Pamela LeJean

Personal information
- Born: 12 November 1984 (age 41) Cape Breton, Nova Scotia, Canada

Sport
- Sport: Paralympic athletics

Medal record
Representing Canada
World Championships
| Silver medal – second place | 2015 Doha | Shot put F53 |
| Bronze medal – third place | 2013 Lyon | Shot put F53 |
Parapan American Games
| Gold medal – first place | 2015 Toronto | Javelin throw F53 |
| Bronze medal – third place | 2015 Toronto | Shot put F53 |

= Pamela LeJean =

Canadian former para-athlete (born 1984)

Pamela Moore (née LeJean; born November 12, 1984) is a Canadian former para-athlete.

==Early life and education==
LeJean was born on November 12, 1984, in Cape Breton, Nova Scotia. Growing up, she enjoyed playing basketball in school, which she did from grade 5 to grade 10. Following her junior year at Glace Bay High School where she had begun to play rugby, LeJean suffered a spinal cord injury in a motor accident that left her paralyzed from the waist down. Upon returning to school, she was pushed by former Olympian Sue MacLeod to return to sports and complete her rehabilitation in the pool. She began to swim competitively, with the goal of qualifying for Canada's national swimming team, but developed tendonitis in both shoulders and was forced to quit.

LeJean enrolled in Cape Breton University for her undergraduate degree in political science and communications before moving to Halifax to work with Communications Nova Scotia.

==Career==
While living in Halifax, LeJean was encouraged by her friends to start playing wheelchair basketball due to her love of the sport. She attended the 2011 Canada Games and approached coach Steve Sampson about qualifying for the team. He told her she was out of shape and must push herself in her wheelchair at least five kilometers a day. After a month of training, she began playing wheelchair basketball competitively until her tendonitis flared up again. Her coach then suggested that she try track and field and throwing sports due her to wide wingspan.

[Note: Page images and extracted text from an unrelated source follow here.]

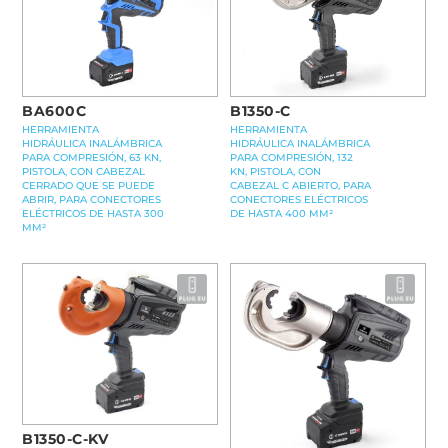
BA600C
B1350-C
HERRAMIENTA
HERRAMIENTA
HIDRÁULICA INALÁMBRICA
HIDRÁULICA INALÁMBRICA
PARA COMPRESIÓN, 63 KN,
PARA COMPRESIÓN, 132
PISTOLA, CON CABEZAL
KN, PISTOLA, CON
CERRADO QUE SE PUEDE
CABEZAL C ABIERTO, PARA
ABRIR, PARA CONECTORES
CONECTORES ELÉCTRICOS
ELÉCTRICOS DE HASTA 300
DE HASTA 400 MM²
MM²
B1350-C-KV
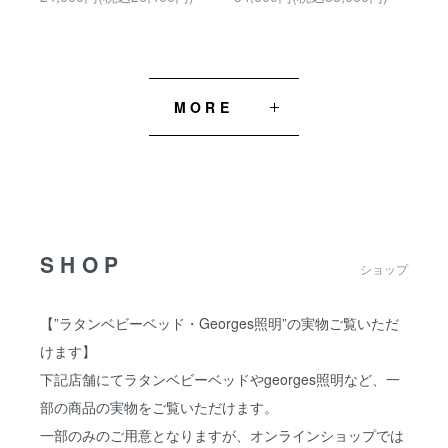
MORE
SHOP
ショップ
【”ラタンベビーベッド・Georges照明”の実物ご覧いただ
けます】
下記店舗にてラタンベビーベッドやgeorges照明など、一
部の商品の実物をご覧いただけます。
一部のみのご用意となりますが、オンラインショップでは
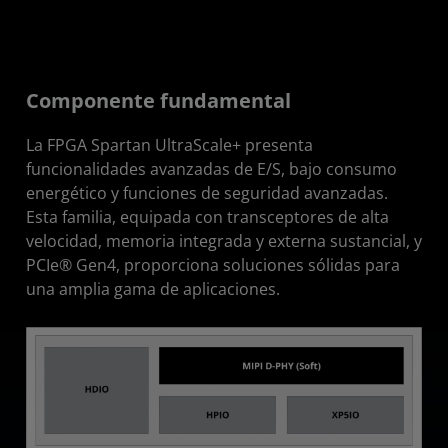
Componente fundamental
La FPGA Spartan UltraScale+ presenta
funcionalidades avanzadas de E/S, bajo consumo
energético y funciones de seguridad avanzadas.
Esta familia, equipada con transceptores de alta
velocidad, memoria integrada y externa sustancial, y
PCIe® Gen4, proporciona soluciones sólidas para
una amplia gama de aplicaciones.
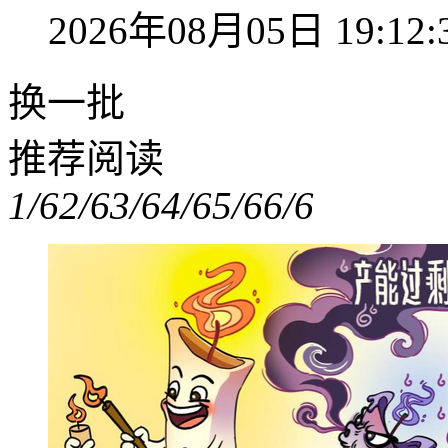
2026年08月05日 19:12:
换一批
推荐阅读
1/6
2/6
3/6
4/6
5/6
6/6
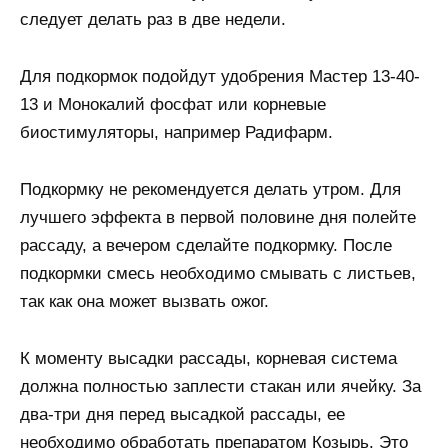
следует делать раз в две недели.
Для подкормок подойдут удобрения Мастер 13-40-
13 и Монокалий фосфат или корневые
биостимуляторы, например Радифарм.
Подкормку не рекомендуется делать утром. Для
лучшего эффекта в первой половине дня полейте
рассаду, а вечером сделайте подкормку. После
подкормки смесь необходимо смывать с листьев,
так как она может вызвать ожог.
К моменту высадки рассады, корневая система
должна полностью заплести стакан или ячейку. За
два-три дня перед высадкой рассады, ее
необходимо обработать препаратом Козырь. Это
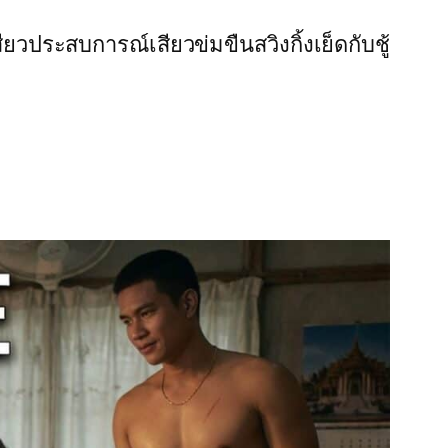
สียว
ประสบการณ์เสียว
ข่มขืน
สวิงกิ้ง
เย็ดกับชู้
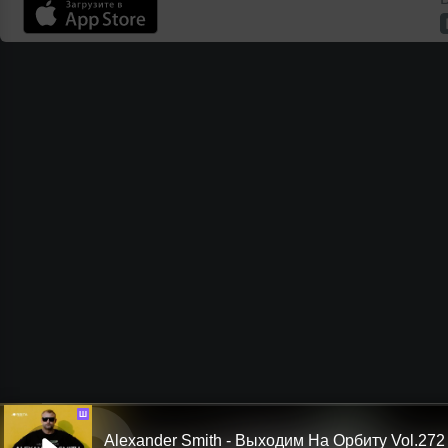
Ш
Alexander Smith - Выходим На Орбиту Vol.272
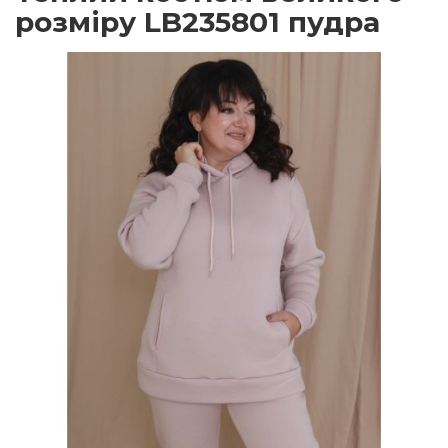
розміру LB235801 пудра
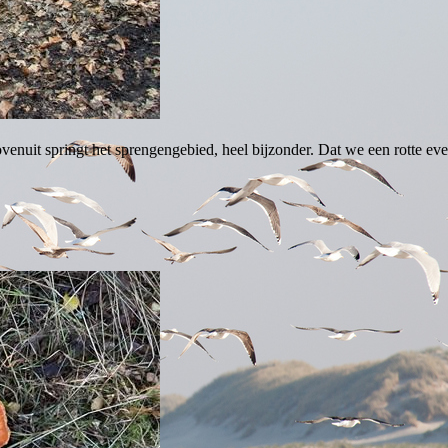
bovenuit springt het sprengengebied, heel bijzonder. Dat we een rotte e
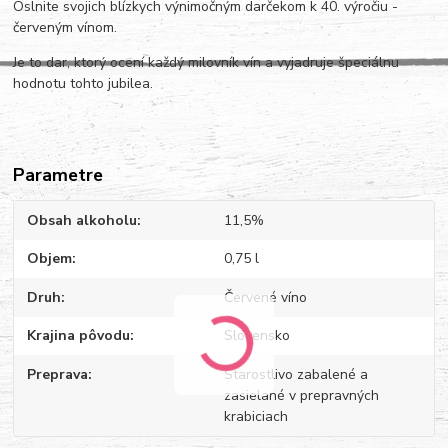
Oslnite svojich blízkych výnimočným darčekom k 40. výročiu -
červeným vínom.
Je to dar, ktorý ocení každý milovník vín a vyjadruje špeciálnu
hodnotu tohto jubilea.
Parametre
Obsah alkoholu
11,5%
Objem
0,75 l
Druh
Červené víno
Krajina pôvodu
Slovensko
Preprava
Starostlivo zabalené a
zasielané v prepravných
krabiciach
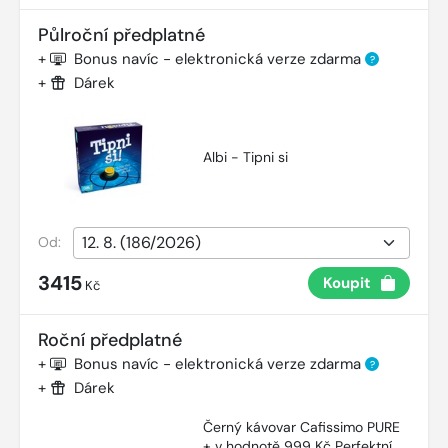
Půlroční předplatné
+
Bonus navíc - elektronická verze zdarma
?
+
Dárek
Albi - Tipni si
Od:
3415
Koupit
Kč
Roční předplatné
+
Bonus navíc - elektronická verze zdarma
?
+
Dárek
Černý kávovar Cafissimo PURE
+ v hodnotě 999 Kč Perfektní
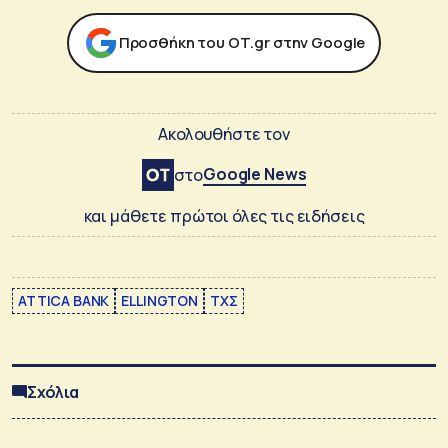
Προσθήκη του ΟΤ.gr στην Google
Ακολουθήστε τον
Google News
στο
και μάθετε πρώτοι όλες τις ειδήσεις
ATTICA BANK
ELLINGTON
ΤΧΣ
Σχόλια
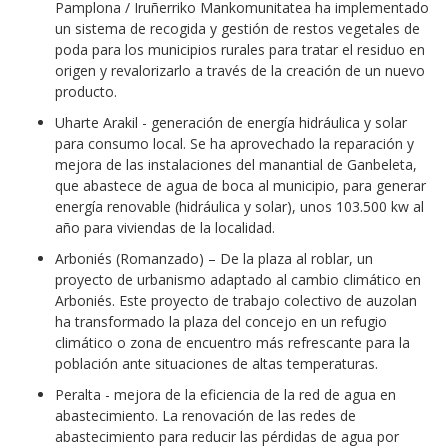
Pamplona / Iruñerriko Mankomunitatea ha implementado
un sistema de recogida y gestión de restos vegetales de
poda para los municipios rurales para tratar el residuo en
origen y revalorizarlo a través de la creación de un nuevo
producto.
Uharte Arakil - generación de energía hidráulica y solar
para consumo local. Se ha aprovechado la reparación y
mejora de las instalaciones del manantial de Ganbeleta,
que abastece de agua de boca al municipio, para generar
energía renovable (hidráulica y solar), unos 103.500 kw al
año para viviendas de la localidad.
Arboniés (Romanzado) – De la plaza al roblar, un
proyecto de urbanismo adaptado al cambio climático en
Arboniés. Este proyecto de trabajo colectivo de auzolan
ha transformado la plaza del concejo en un refugio
climático o zona de encuentro más refrescante para la
población ante situaciones de altas temperaturas.
Peralta - mejora de la eficiencia de la red de agua en
abastecimiento. La renovación de las redes de
abastecimiento para reducir las pérdidas de agua por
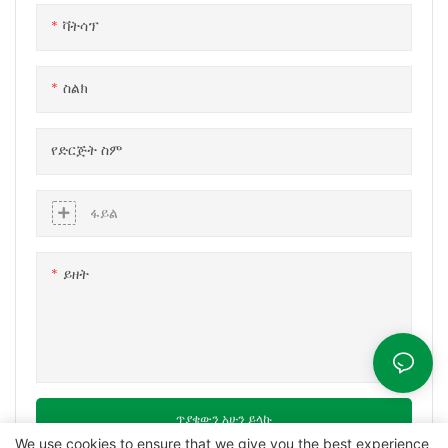
ቫትሳፕ
ስልክ
የድርጅት ስም
ፋይል
ይዘት
ጥያቄውን አሁን ይላኩ
We use cookies to ensure that we give you the best experience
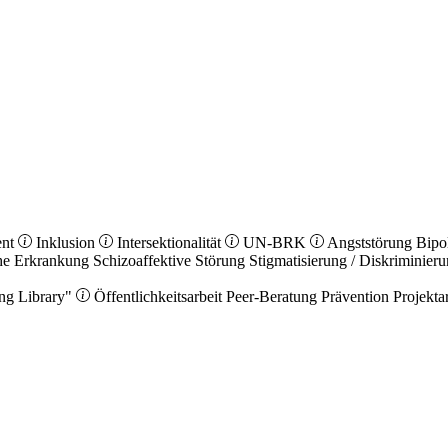
ent
Inklusion
Intersektionalität
UN-BRK
Angststörung
Bipo
he Erkrankung
Schizoaffektive Störung
Stigmatisierung / Diskriminier
ng Library"
Öffentlichkeitsarbeit
Peer-Beratung
Prävention
Projekta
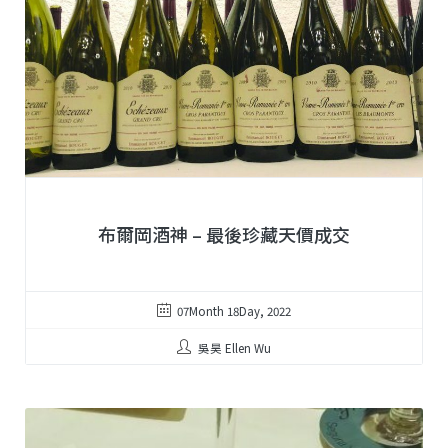
布爾岡酒神 – 最後珍藏天價成交
07Month 18Day, 2022
吳昊 Ellen Wu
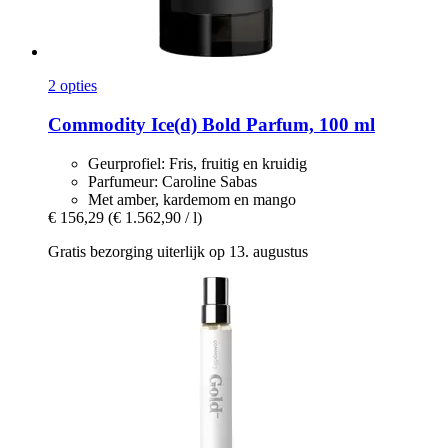
2 opties
Commodity
Ice(d) Bold Parfum, 100 ml
Geurprofiel: Fris, fruitig en kruidig
Parfumeur: Caroline Sabas
Met amber, kardemom en mango
€ 156,29
(€ 1.562,90 / l)
Gratis bezorging uiterlijk op 13. augustus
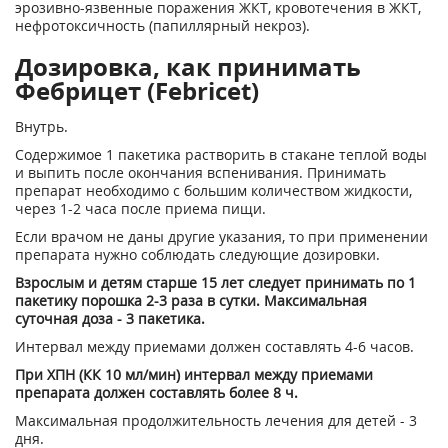
эрозивно-язвенные поражения ЖКТ, кровотечения в ЖКТ,
нефротоксичность (папиллярный некроз).
Дозировка, как принимать
Фебрицет (Febricet)
Внутрь.
Содержимое 1 пакетика растворить в стакане теплой воды
и выпить после окончания вспенивания. Принимать
препарат необходимо с большим количеством жидкости,
через 1-2 часа после приема пищи.
Если врачом не даны другие указания, то при применении
препарата нужно соблюдать следующие дозировки.
Взрослым и детям старше 15 лет следует принимать по 1
пакетику порошка 2-3 раза в сутки. Максимальная
суточная доза - 3 пакетика.
Интервал между приемами должен составлять 4-6 часов.
При ХПН (КК 10 мл/мин) интервал между приемами
препарата должен составлять более 8 ч.
Максимальная продолжительность лечения для детей - 3
дня.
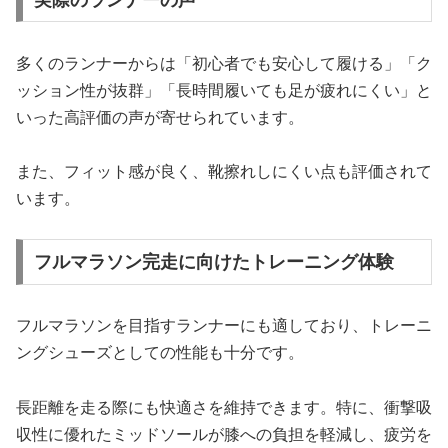
多くのランナーからは「初心者でも安心して履ける」「ク
ッション性が抜群」「長時間履いても足が疲れにくい」と
いった高評価の声が寄せられています。
また、フィット感が良く、靴擦れしにくい点も評価されて
います。
フルマラソン完走に向けたトレーニング体験
フルマラソンを目指すランナーにも適しており、トレーニ
ングシューズとしての性能も十分です。
長距離を走る際にも快適さを維持できます。特に、衝撃吸
収性に優れたミッドソールが膝への負担を軽減し、疲労を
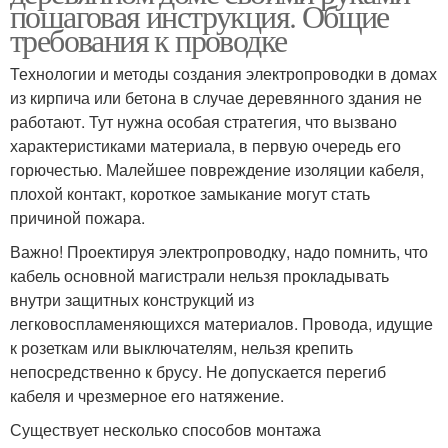
пошаговая инструкция. Общие
требования к проводке
Технологии и методы создания электропроводки в домах
из кирпича или бетона в случае деревянного здания не
работают. Тут нужна особая стратегия, что вызвано
характеристиками материала, в первую очередь его
горючестью. Малейшее повреждение изоляции кабеля,
плохой контакт, короткое замыкание могут стать
причиной пожара.
Важно! Проектируя электропроводку, надо помнить, что
кабель основной магистрали нельзя прокладывать
внутри защитных конструкций из
легковоспламеняющихся материалов. Провода, идущие
к розеткам или выключателям, нельзя крепить
непосредственно к брусу. Не допускается перегиб
кабеля и чрезмерное его натяжение.
Существует несколько способов монтажа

According to her, she threw the national standard on her first try.

2013 was a career-changing year for LeJean, who made her international track and field debut and was asked to join the Canadian Para-National Team. She trained in Edmonton before attending her first international tournament in Arizona where she won two silver medals. From there, LeJean drew attention from the Canadian national senior team after winning a gold and silver medal in the parashot put and para discuss events during the Canada Summer Games. While training in Ottawa, LeJean was made aware that she was named to Canada's senior national team and would be flown out to Lyon, France to compete with Canada at the 2013 IPC Athletics World Championships. In her national team debut, she won a bronze medal in shotput and was later named the Canadian Top Athlete of the Year.

Leading up to the 2016 Paralympic Games, LeJean competed in international tournaments around the world including Dubai, Toronto, and Qatar. At the 2015 IPC Athletics World Championships in Qatar she earned a silver medal in the T53 shot put women's final and later took home a gold medal at the 2015 Parapan American Games. Prior to qualifying for the Paralympic Games, LeJean also set a new North American shot put record at the 2016 Aileen Meagher International Track Classic. At the women's para-shot put event, she threw 4.48 metres to beat her previous personal best of 4.46 metres and win gold.

On August 11, 2016, LeJean was one of 24 Canadians named to Team Canada's Track and Field roster for the 2016 Paralympic Games in Brazil. Competing in the women's F53 shot put event, she missed the podium and placed fourth overall. She bounced back from the loss and by 2018, was ranked number 1 in shot put and javelin and number 2 in discuss.

LeJean announced her retirement from the sport in August 2019, ending her career as the Canadian record holder in the F53 discus, javelin, and shot put. A few months later, she was announced as an inductee into the Cape Breton Sports Hall of Fame.